**Exercise directions**
Exactly the lines starting at the line containing "November 2022" and ending at the line containing "Federation Conference Centre, Surry Hill" are to be written out from the listing below, both included.

**Data section**
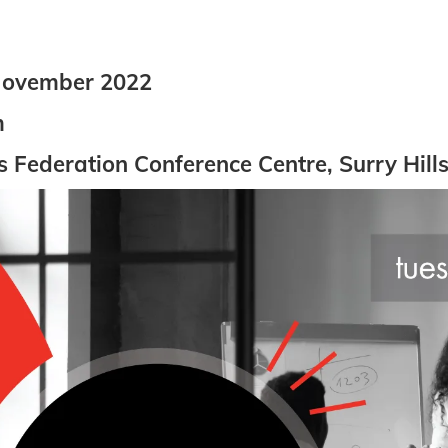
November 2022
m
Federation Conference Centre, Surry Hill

---

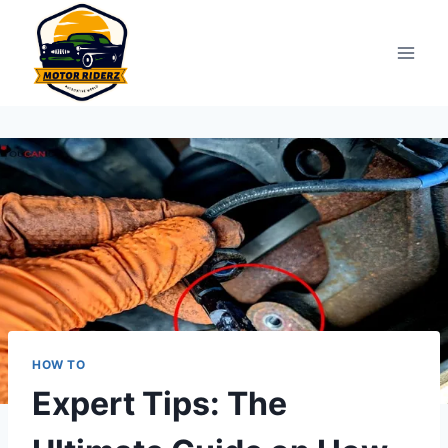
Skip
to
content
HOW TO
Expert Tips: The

**Solution for this exercise**
November 2022
m
Federation Conference Centre, Surry Hill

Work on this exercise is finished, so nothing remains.